Set the model name to `bullpoint/Qwen3-Coder-Next-AWQ-4bit` in your OpenCode config.

## CLI reference

```
ruby hyperstack.rb [--config path] <command> [options]

Commands:
  create   Deploy a new VM and run full provisioning
  delete   Destroy the tracked VM
  status   Show VM and WireGuard status
  test     Run end-to-end inference tests (vLLM + LiteLLM)

create options:
  --replace          Delete existing tracked VM before creating
  --dry-run          Print the plan without making changes
  --vllm / --no-vllm    Override config: enable/disable vLLM+LiteLLM setup
  --ollama / --no-ollama Override config: enable/disable Ollama setup
```

## Configuration

Edit `hyperstack-vm.toml` to change defaults.
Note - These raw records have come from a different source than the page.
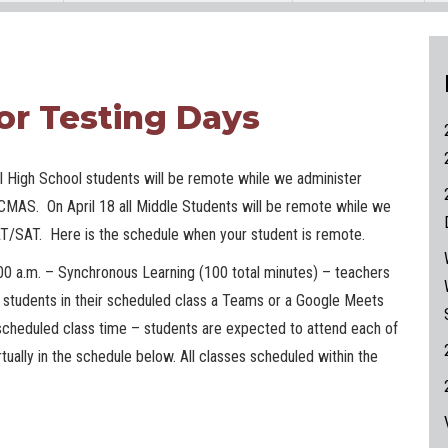
or Testing Days
all High School students will be remote while we administer
CMAS. On April 18 all Middle Students will be remote while we
T/SAT. Here is the schedule when your student is remote.
00 a.m. – Synchronous Learning (100 total minutes) – teachers
he students in their scheduled class a Teams or a Google Meets
r scheduled class time – students are expected to attend each of
rtually in the schedule below. All classes scheduled within the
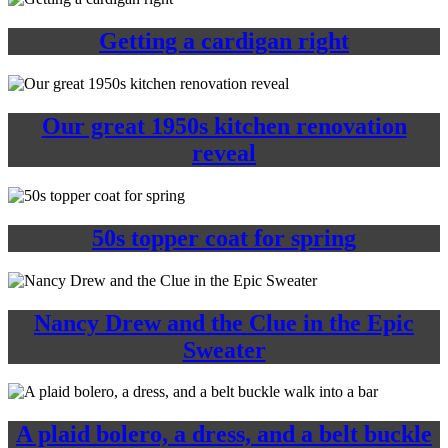
Getting a cardigan right
Our great 1950s kitchen renovation
reveal
50s topper coat for spring
Nancy Drew and the Clue in the Epic
Sweater
A plaid bolero, a dress, and a belt buckle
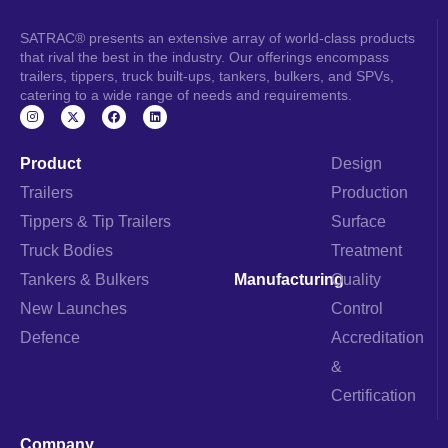
SATRAC® presents an extensive array of world-class products
that rival the best in the industry. Our offerings encompass
trailers, tippers, truck built-ups, tankers, bulkers, and SPVs,
catering to a wide range of needs and requirements.
I
F
L
n
a
i
s
c
n
t
e
k
a
b
e
Product
Design
g
o
d
r
o
i
Trailers
Production
a
k
n
m
Tippers & Tip Trailers
Surface
Truck Bodies
Treatment
Tankers & Bulkers
Manufacturing
Quality
New Launches
Control
Defence
Accreditation
&
Certification
Company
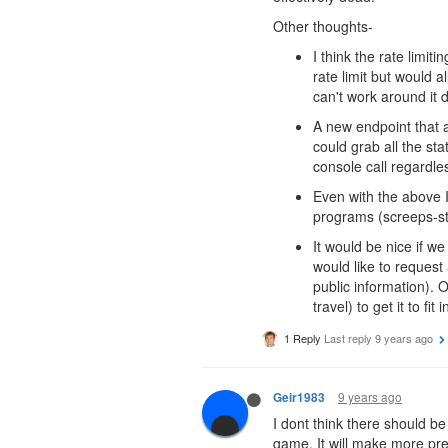
Other thoughts-
I think the rate limi
rate limit but would a
can't work around it d
A new endpoint that a
could grab all the st
console call regardl
Even with the above I
programs (screeps-stat
It would be nice if we
would like to request
public information). O
travel) to get it to fit 
1 Reply
Last reply
9 years ago
9 years ago
Geir1983
I dont think there should be
game. It will make more pre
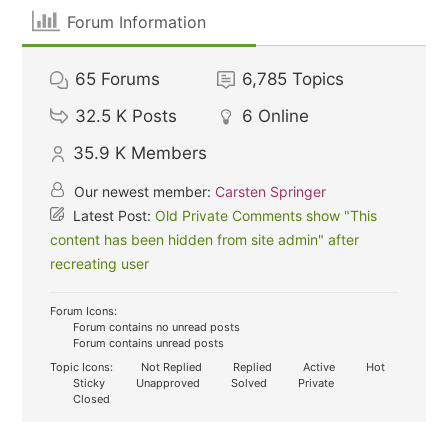
Forum Information
65
Forums
6,785
Topics
32.5 K
Posts
6
Online
35.9 K
Members
Our newest member:
Carsten Springer
Latest Post:
Old Private Comments show "This
content has been hidden from site admin" after
recreating user
Forum Icons:
Forum contains no unread posts
Forum contains unread posts
Topic Icons:
Not Replied
Replied
Active
Hot
Sticky
Unapproved
Solved
Private
Closed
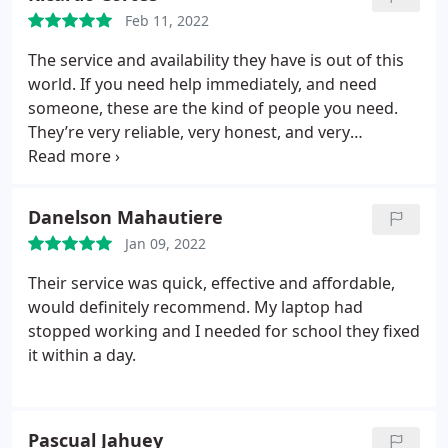
Feb 11, 2022
The service and availability they have is out of this
world. If you need help immediately, and need
someone, these are the kind of people you need.
They’re very reliable, very honest, and very
professional. I give them a 20/10
Danelson Mahautiere
Jan 09, 2022
Their service was quick, effective and affordable,
would definitely recommend. My laptop had
stopped working and I needed for school they fixed
it within a day.
Pascual Jahuey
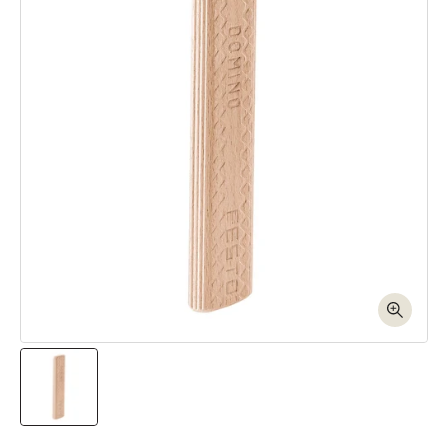
Open media 1 in modal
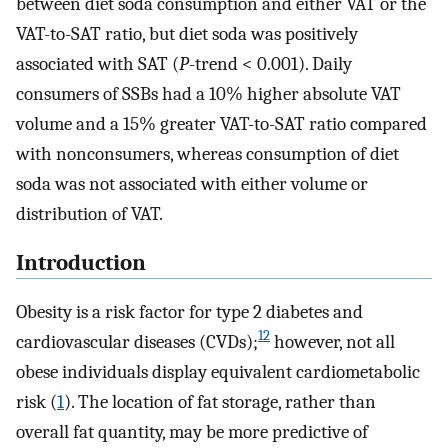
between diet soda consumption and either VAT or the
VAT-to-SAT ratio, but diet soda was positively
associated with SAT (
P
-trend < 0.001). Daily
consumers of SSBs had a 10% higher absolute VAT
volume and a 15% greater VAT-to-SAT ratio compared
with nonconsumers, whereas consumption of diet
soda was not associated with either volume or
distribution of VAT.
Introduction
Obesity is a risk factor for type 2 diabetes and
12
cardiovascular diseases (CVDs);
however, not all
obese individuals display equivalent cardiometabolic
risk (
1
). The location of fat storage, rather than
overall fat quantity, may be more predictive of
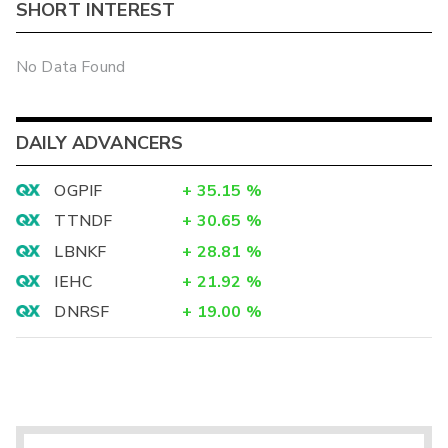
SHORT INTEREST
No Data Found
DAILY ADVANCERS
OGPIF
+
35.15
%
TTNDF
+
30.65
%
LBNKF
+
28.81
%
IEHC
+
21.92
%
DNRSF
+
19.00
%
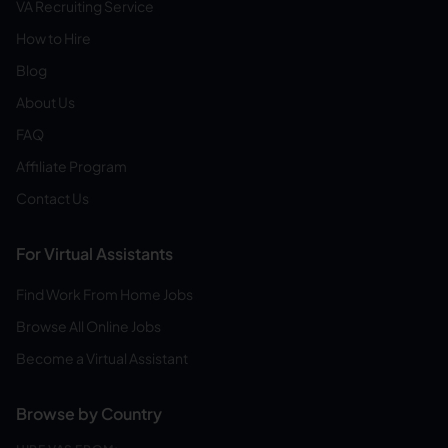
VA Recruiting Service
How to Hire
Blog
About Us
FAQ
Affiliate Program
Contact Us
For Virtual Assistants
Find Work From Home Jobs
Browse All Online Jobs
Become a Virtual Assistant
Browse by Country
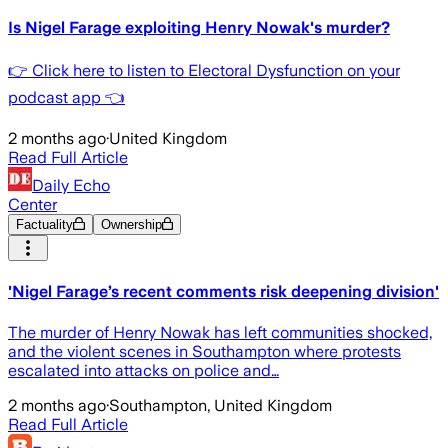
Is Nigel Farage exploiting Henry Nowak's murder?
👉 Click here to listen to Electoral Dysfunction on your
podcast app 👈
2 months ago
·
United Kingdom
Read Full Article
Daily Echo
Center
Factuality
Ownership
'Nigel Farage’s recent comments risk deepening division'
The murder of Henry Nowak has left communities shocked,
and the violent scenes in Southampton where protests
escalated into attacks on police and…
2 months ago
·
Southampton, United Kingdom
Read Full Article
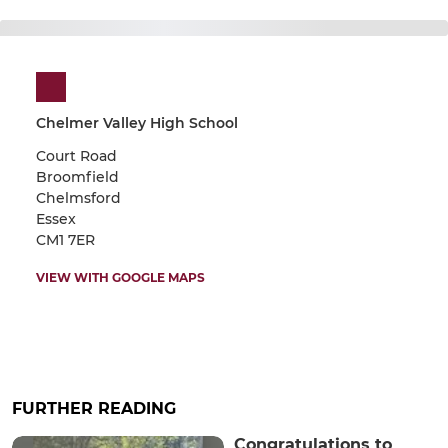
Chelmer Valley High School
Court Road
Broomfield
Chelmsford
Essex
CM1 7ER
VIEW WITH GOOGLE MAPS
FURTHER READING
Congratulations to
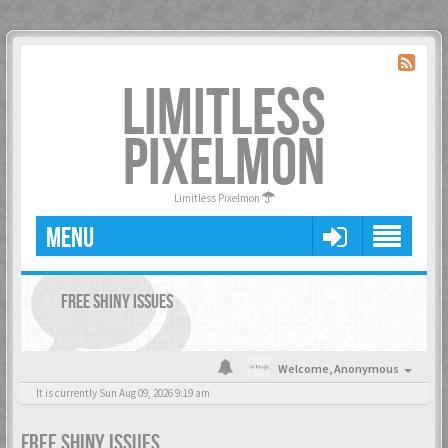
LIMITLESS
PIXELMON
Limitless Pixelmon
MENU
FREE SHINY ISSUES
Welcome,
Anonymous
It is currently Sun Aug 09, 2026 9:19 am
FREE SHINY ISSUES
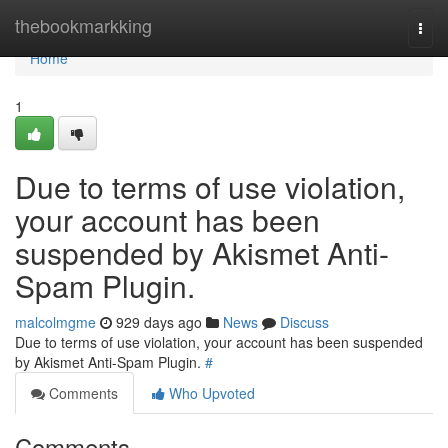
Home
thebookmarkking
Togg
navi
Home
1
Due to terms of use violation,
your account has been
suspended by Akismet Anti-
Spam Plugin.
malcolmgme
929 days ago
News
Discuss
Due to terms of use violation, your account has been suspended
by Akismet Anti-Spam Plugin.
#
Comments
Who Upvoted
Comments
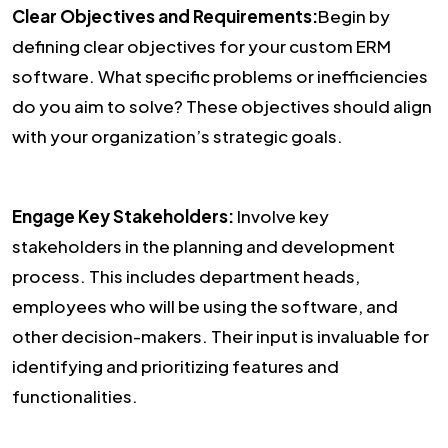
Clear Objectives and Requirements:
Begin by
defining clear objectives for your custom ERM
software. What specific problems or inefficiencies
do you aim to solve? These objectives should align
with your organization’s strategic goals.
Engage Key Stakeholders:
Involve key
stakeholders in the planning and development
process. This includes department heads,
employees who will be using the software, and
other decision-makers. Their input is invaluable for
identifying and prioritizing features and
functionalities.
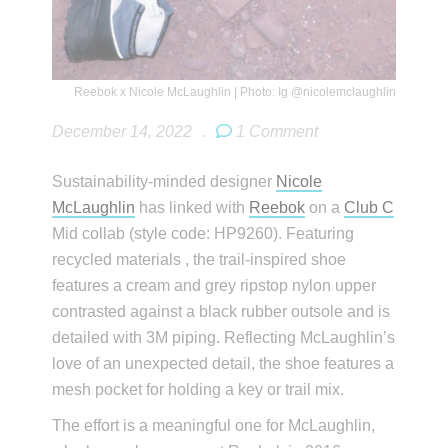
Reebok x Nicole McLaughlin | Photo: Ig @nicolemclaughlin
December 14, 2022
.
1 Comment
Sustainability-minded designer
Nicole
McLaughlin
has linked with
Reebok
on a
Club C
Mid collab (style code: HP9260). Featuring
recycled materials , the trail-inspired shoe
features a cream and grey ripstop nylon upper
contrasted against a black rubber outsole and is
detailed with 3M piping. Reflecting McLaughlin’s
love of an unexpected detail, the shoe features a
mesh pocket for holding a key or trail mix.
The effort is a meaningful one for McLaughlin,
Key sections:

| Section | Purpose |
|---------|---------|
| `[vm]` | Flavor, image, environment name |
| `[vllm]` | Model, container settings, LiteLLM key and Claude aliases |
| `[ollama]` | Ollama settings (disabled by default; set `install = true` to use instead) |
| `[network]` | Ports, WireGuard subnet, allowed CIDRs |
| `[wireguard]` | Auto-setup script path |

## Monitoring vLLM

```bash
# Live engine stats (throughput, KV cache, prefix cache hit rate)
ssh ubuntu@<vm-ip> 'docker logs -f vllm_qwen3 2>&1 | grep "Engine 000"'

# Last 1 minute of stats
ssh ubuntu@<vm-ip> 'docker logs --since 1m vllm_qwen3 2>&1 | grep "Engine 000"'

# GPU stats (every 5 s)
ssh ubuntu@<vm-ip> 'nvidia-smi --query-gpu=temperature.gpu,utilization.gpu,power.draw,memory.used --format=csv -l 5'

# LiteLLM proxy log
ssh ubuntu@<vm-ip> 'sudo journalctl -fu litellm'
```

Healthy baseline (A100 80GB PCIe, qwen3-coder-next AWQ 4-bit):

| Metric | Expected |
|--------|----------|
| Prefill throughput | 5,000–11,000 tok/s |
| Decode throughput | 40–99 tok/s |
| KV cache usage | 2–5% for typical sessions |
| Prefix cache hit (Claude Code) | 0% (expected — prompt prefix mutates each turn) |
| Prefix cache hit (OpenCode) | >50% after warm-up |

## Switching models

Stop the current container, start a new one with a different `--model`, then update `vllm.model` in `hyperstack-vm.toml` and re-run `ruby hyperstack.rb create` to reinstall LiteLLM with the updated config.

See `vllm-setup.txt` for detailed vLLM and LiteLLM setup notes, VRAM sizing guide, and troubleshooting.